The lines from the beginning of the records below through the one holding "Europa Press Vídeos" are to be copied exactly; leave the pictures out.

══════════════════════════════

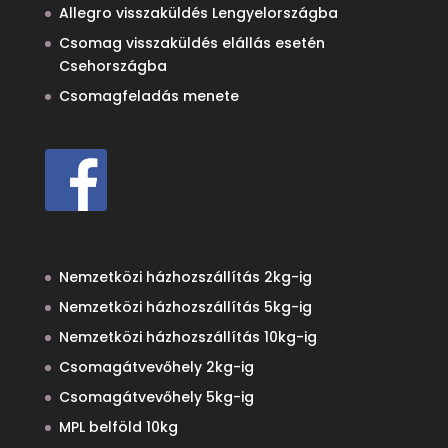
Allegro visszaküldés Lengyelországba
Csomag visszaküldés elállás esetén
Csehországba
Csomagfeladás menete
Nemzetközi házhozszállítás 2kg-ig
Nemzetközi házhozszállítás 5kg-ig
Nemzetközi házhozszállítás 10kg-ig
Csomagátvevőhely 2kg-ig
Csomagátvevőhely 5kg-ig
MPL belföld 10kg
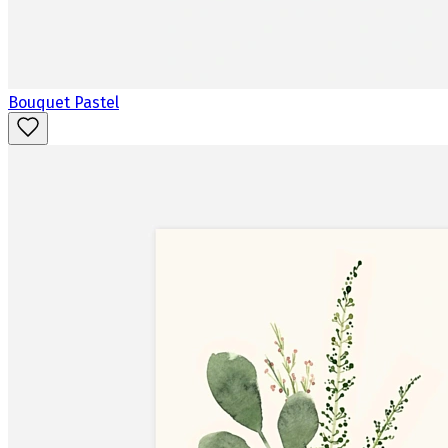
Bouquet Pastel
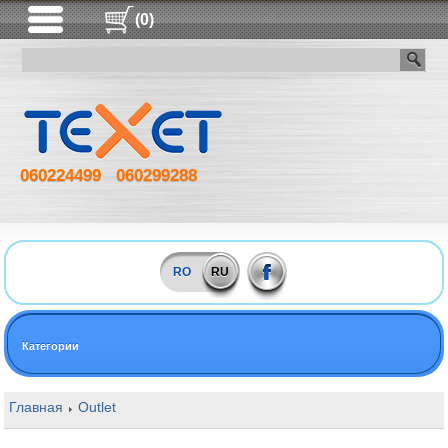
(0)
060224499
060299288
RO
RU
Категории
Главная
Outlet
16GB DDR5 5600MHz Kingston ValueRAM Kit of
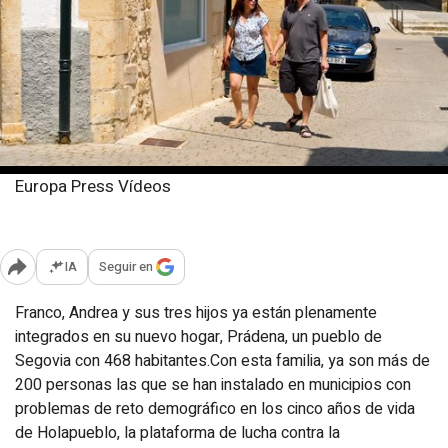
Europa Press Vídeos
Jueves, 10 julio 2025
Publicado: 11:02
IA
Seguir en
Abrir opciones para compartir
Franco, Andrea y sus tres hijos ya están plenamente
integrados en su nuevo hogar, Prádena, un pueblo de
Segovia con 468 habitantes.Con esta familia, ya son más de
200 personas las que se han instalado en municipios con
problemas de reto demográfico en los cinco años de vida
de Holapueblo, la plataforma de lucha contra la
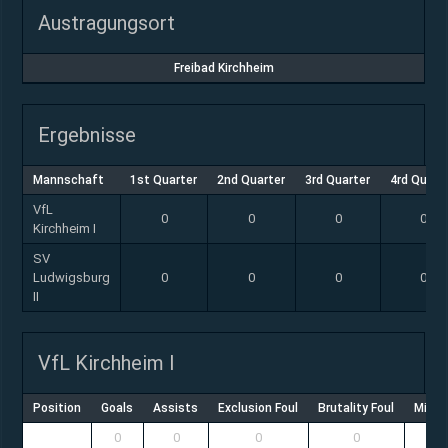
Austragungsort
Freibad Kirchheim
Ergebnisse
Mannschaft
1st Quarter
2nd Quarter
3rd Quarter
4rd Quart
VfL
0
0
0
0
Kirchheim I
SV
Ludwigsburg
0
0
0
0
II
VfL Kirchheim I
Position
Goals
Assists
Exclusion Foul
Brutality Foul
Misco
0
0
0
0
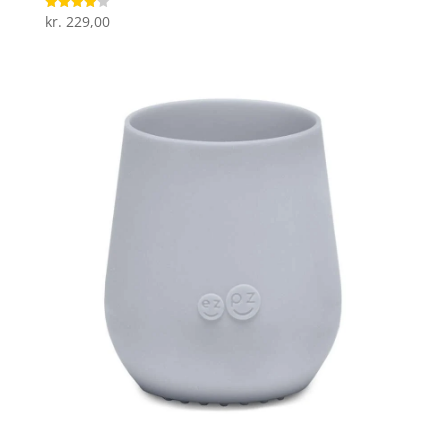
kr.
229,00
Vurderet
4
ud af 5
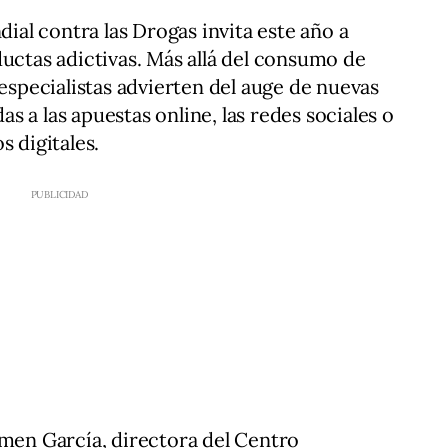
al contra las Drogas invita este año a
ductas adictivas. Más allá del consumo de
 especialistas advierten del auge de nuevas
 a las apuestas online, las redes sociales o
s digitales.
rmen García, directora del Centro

══════════════════════════════

**Expected answer**.
Allegro visszaküldés Lengyelországba
Csomag visszaküldés elállás esetén
Csehországba
Csomagfeladás menete
Nemzetközi házhozszállítás 2kg-ig
Nemzetközi házhozszállítás 5kg-ig
Nemzetközi házhozszállítás 10kg-ig
Csomagátvevőhely 2kg-ig
Csomagátvevőhely 5kg-ig
MPL belföld 10kg
Bouquet Pastel
(0)
060224499
060299288
RO
RU
Категории
Главная
Outlet
16GB DDR5 5600MHz Kingston ValueRAM Kit of
Europa Press Vídeos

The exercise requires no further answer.